Mark Tushnet, a professor of constitutional law at Harvard Law School, said the claims on which the House, then under Republican control, prevailed in that case look similar to the ones House Democrats would bring against Trump.

"Attempts by the House to sue the president go back 30, 35 years and they rarely get very far because judges say you have political means to get back at the president," Tushnet said. "But in this context, the response is, ‘Well, we used those political means and he’s evading them.’”

Saikrishna Prakash, a law professor at the University of Virginia, noted, however, that the 2016 Obamacare opinion is not binding precedent, and a different judge might see the issue differently.

An important issue is whether the House has standing to bring the suit.

Meyler said courts have traditionally been kinder to legislatures that bring a lawsuit as an institution than they have been to individual lawmakers. She cited the 2015 Supreme Court case Arizona State Legislature v. Arizona Independent Redistricting Commission, in which the court held the Arizona Legislature had standing to challenge a voter referendum that created an independent commission to redraw legislative maps.
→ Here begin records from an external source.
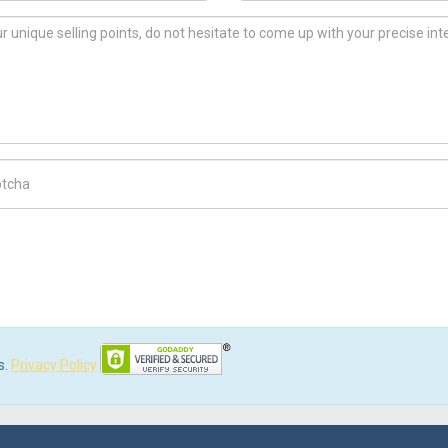
ch Code
s.
Privacy Policy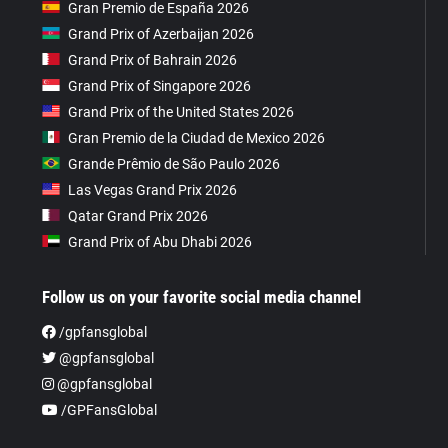
Gran Premio de España 2026
Grand Prix of Azerbaijan 2026
Grand Prix of Bahrain 2026
Grand Prix of Singapore 2026
Grand Prix of the United States 2026
Gran Premio de la Ciudad de Mexico 2026
Grande Prêmio de São Paulo 2026
Las Vegas Grand Prix 2026
Qatar Grand Prix 2026
Grand Prix of Abu Dhabi 2026
Follow us on your favorite social media channel
/gpfansglobal
@gpfansglobal
@gpfansglobal
/GPFansGlobal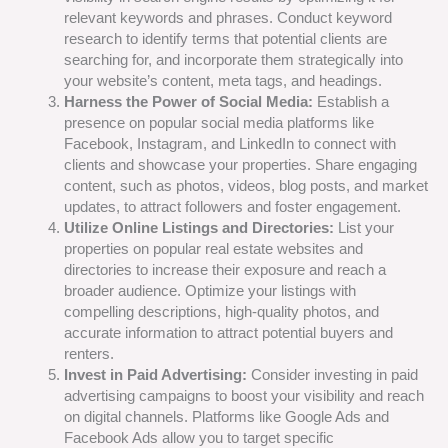
relevant keywords and phrases. Conduct keyword
research to identify terms that potential clients are
searching for, and incorporate them strategically into
your website’s content, meta tags, and headings.
Harness the Power of Social Media:
Establish a
presence on popular social media platforms like
Facebook, Instagram, and LinkedIn to connect with
clients and showcase your properties. Share engaging
content, such as photos, videos, blog posts, and market
updates, to attract followers and foster engagement.
Utilize Online Listings and Directories:
List your
properties on popular real estate websites and
directories to increase their exposure and reach a
broader audience. Optimize your listings with
compelling descriptions, high-quality photos, and
accurate information to attract potential buyers and
renters.
Invest in Paid Advertising:
Consider investing in paid
advertising campaigns to boost your visibility and reach
on digital channels. Platforms like Google Ads and
Facebook Ads allow you to target specific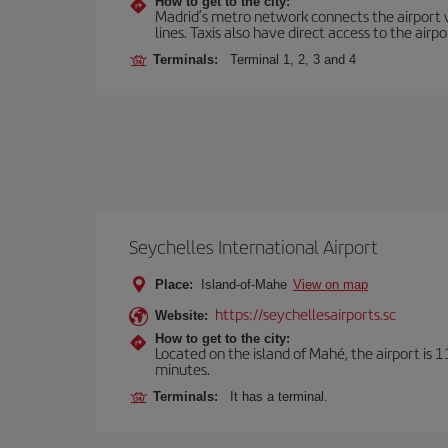
How to get to the city:
Madrid’s metro network connects the airport wi
lines. Taxis also have direct access to the airpo
Terminals:
Terminal 1, 2, 3 and 4
Seychelles International Airport
Place:
Island-of-Mahe
View on map
https://seychellesairports.sc
Website:
How to get to the city:
Located on the island of Mahé, the airport is 1
minutes.
Terminals:
It has a terminal.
“The court seems to be more amenable to having a whole House or whole legislature sue rather than individual legislators,” Meyler said.

A 2016 Congressional Research Service report, however, noted that the Supreme Court mentioned in that case that it might be a different situation if it were a legal fight between Congress and the president, given the separation-of-powers concerns a federal dispute would raise.

Another problem a potential lawsuit from the House could face would be that Congress has its own method of blocking Trump’s action outside of the courts. Under the National Emergencies Act, Congress can pass a resolution terminating an emergency declaration, though because the measure would need Trump’s signature, it would need to pass by a veto-proof majority in both chambers. To reach court, then, Congress might have to exhaust its remedies by passing such a resolution, and have it vetoed.

Meyler said the high bar Congress would need to clear to terminate the emergency would strike a blow against what would otherwise be an argument for locking Congress out of the court.

“I think they can argue that the law that they already passed in terms of the budget, basically, is being nullified by this action and that they can't override it through the normal process — they’d have to override it through a veto-proof majority,” Meyler said. “I think it’s an argument definitely on the other side, but I don't think it’s as successful in this case as it could be.”

Tushnet, of Harvard, said the House would be best off attempting to pass the resolution of disapproval before bringing a lawsuit, because it would show normal political means are effectively off the table.

“Eventually, the resolution won’t be legally effective and the odds are high that the veto will stick, but their legal position would be strengthened quite a bit if they tried to do the resolution of disapproval first,” Tushnet said.

Prakash, the University of Virginia professor, said it is hard to tell exactly what a court will do with a House lawsuit against the emergency declaration, considering the numerous political routes Congress could take instead that would leave the courts out of the fight entirely.

“It’s not an open-and-shut case,” Prakash said. “There is certainly broad authority to reprogram funds in many statutes, and that’s just a function of Congress willing to delegate to its institutional rival.”